--- About this task ---
Which lines below contain the word "click"? Copy each one.

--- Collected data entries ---
************

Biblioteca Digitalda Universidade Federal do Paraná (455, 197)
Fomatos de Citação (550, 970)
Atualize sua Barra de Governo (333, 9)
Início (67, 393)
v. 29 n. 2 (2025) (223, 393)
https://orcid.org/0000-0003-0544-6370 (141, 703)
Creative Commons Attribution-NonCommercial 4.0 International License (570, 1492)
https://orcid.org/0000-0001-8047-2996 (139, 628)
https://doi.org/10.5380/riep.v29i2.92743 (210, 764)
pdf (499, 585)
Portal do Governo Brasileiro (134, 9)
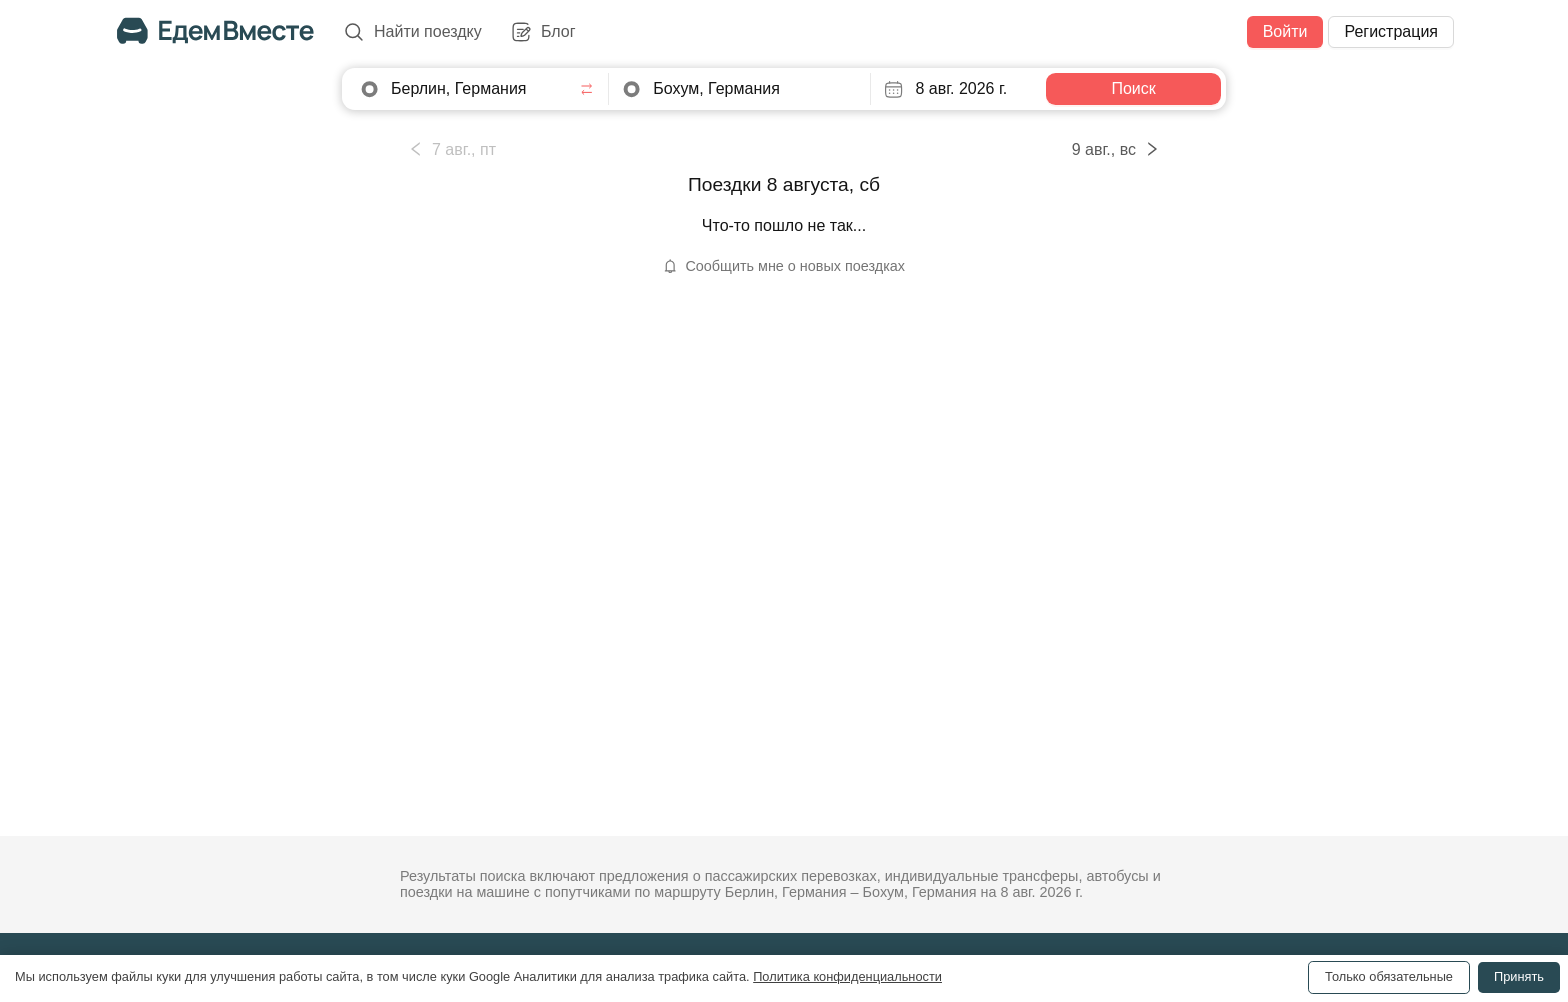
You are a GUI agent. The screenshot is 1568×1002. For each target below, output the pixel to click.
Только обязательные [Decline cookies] (1389, 976)
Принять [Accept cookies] (1519, 976)
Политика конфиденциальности (847, 976)
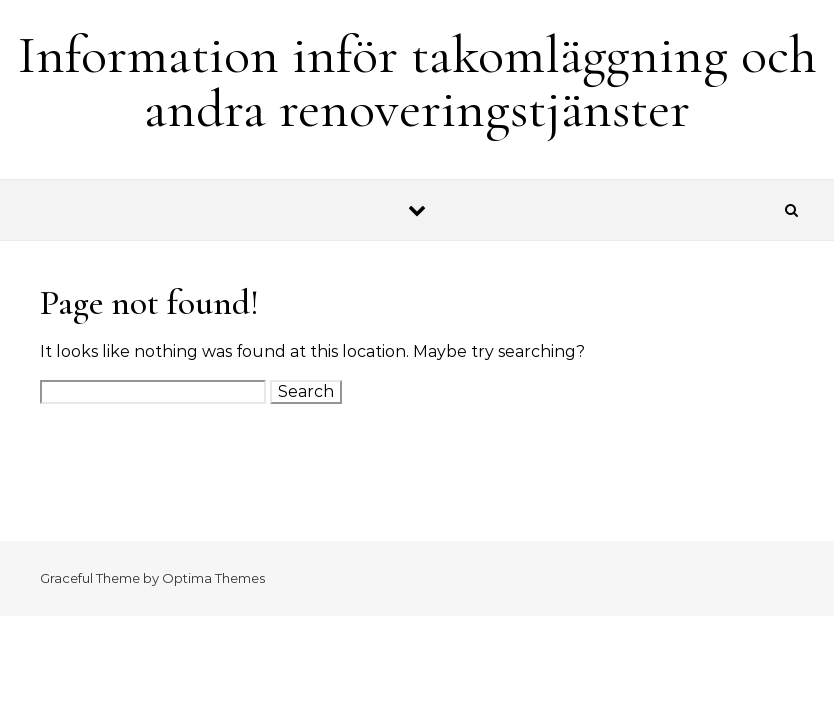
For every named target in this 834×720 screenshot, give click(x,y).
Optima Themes (213, 578)
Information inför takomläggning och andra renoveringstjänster (417, 81)
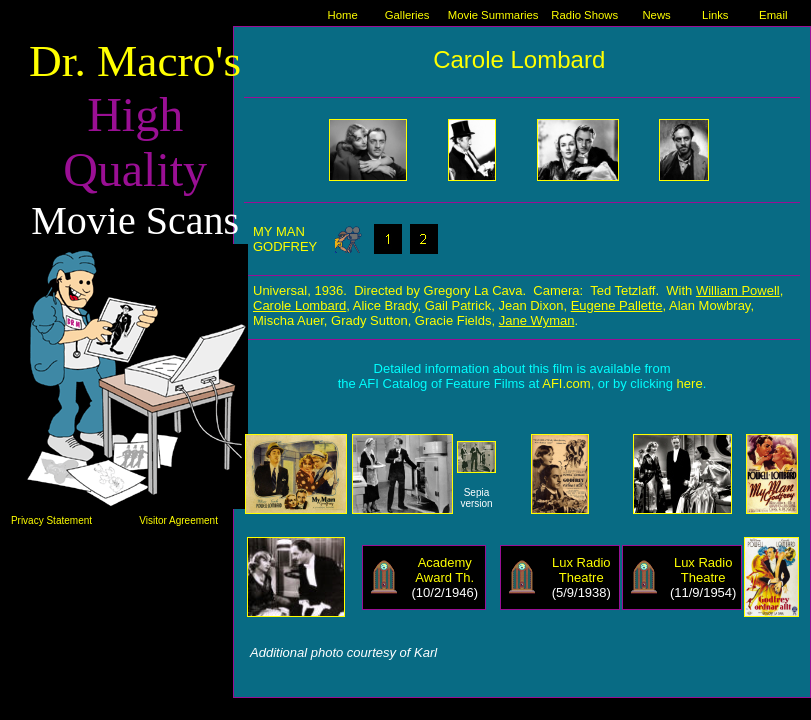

************

--- Exercise output ---
You are a GUI agent. The screenshot is 1568×1002. For each target below, output the pixel to click.
For every named target in this 834×720 screenshot, give click(x,y).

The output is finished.